Print, in exact form, the lines below from the one containing "Hermann Aegler" through the one containing "polso personalizzandoli con", and omit all others.
*** DATASET ***
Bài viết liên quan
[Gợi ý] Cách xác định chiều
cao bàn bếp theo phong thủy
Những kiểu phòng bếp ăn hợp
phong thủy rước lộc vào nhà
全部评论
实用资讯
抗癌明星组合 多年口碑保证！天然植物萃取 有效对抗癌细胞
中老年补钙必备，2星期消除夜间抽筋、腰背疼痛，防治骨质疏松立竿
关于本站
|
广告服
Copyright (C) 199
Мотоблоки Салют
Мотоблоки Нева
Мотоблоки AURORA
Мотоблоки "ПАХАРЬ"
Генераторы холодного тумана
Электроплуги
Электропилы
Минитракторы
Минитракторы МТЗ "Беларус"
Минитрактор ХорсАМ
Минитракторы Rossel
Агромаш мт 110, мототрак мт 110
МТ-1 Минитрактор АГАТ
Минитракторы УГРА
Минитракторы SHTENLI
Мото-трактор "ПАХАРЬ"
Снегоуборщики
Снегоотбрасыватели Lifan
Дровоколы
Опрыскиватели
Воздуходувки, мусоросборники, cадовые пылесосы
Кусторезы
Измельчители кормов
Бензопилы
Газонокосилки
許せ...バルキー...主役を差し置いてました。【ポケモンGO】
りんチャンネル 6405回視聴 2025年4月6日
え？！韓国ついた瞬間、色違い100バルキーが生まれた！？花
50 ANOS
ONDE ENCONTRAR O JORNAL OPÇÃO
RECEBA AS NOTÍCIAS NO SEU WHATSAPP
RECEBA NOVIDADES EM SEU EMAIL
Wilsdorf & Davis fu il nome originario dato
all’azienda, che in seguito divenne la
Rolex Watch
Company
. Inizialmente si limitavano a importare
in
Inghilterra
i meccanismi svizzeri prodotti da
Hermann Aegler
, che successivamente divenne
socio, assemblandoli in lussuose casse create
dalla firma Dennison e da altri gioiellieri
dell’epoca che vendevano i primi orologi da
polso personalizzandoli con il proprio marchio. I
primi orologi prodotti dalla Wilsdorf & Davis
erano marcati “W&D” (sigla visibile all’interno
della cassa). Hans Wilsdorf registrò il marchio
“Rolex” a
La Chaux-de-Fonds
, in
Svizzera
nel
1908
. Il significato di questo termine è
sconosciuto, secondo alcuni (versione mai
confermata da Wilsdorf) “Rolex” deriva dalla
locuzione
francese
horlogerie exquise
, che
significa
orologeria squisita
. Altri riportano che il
*** End of DATASET ***
**SOLUTION TO THE EXERCISE**:
Hermann Aegler
, che successivamente divenne
socio, assemblandoli in lussuose casse create
dalla firma Dennison e da altri gioiellieri
dell’epoca che vendevano i primi orologi da
polso personalizzandoli con il proprio marchio. I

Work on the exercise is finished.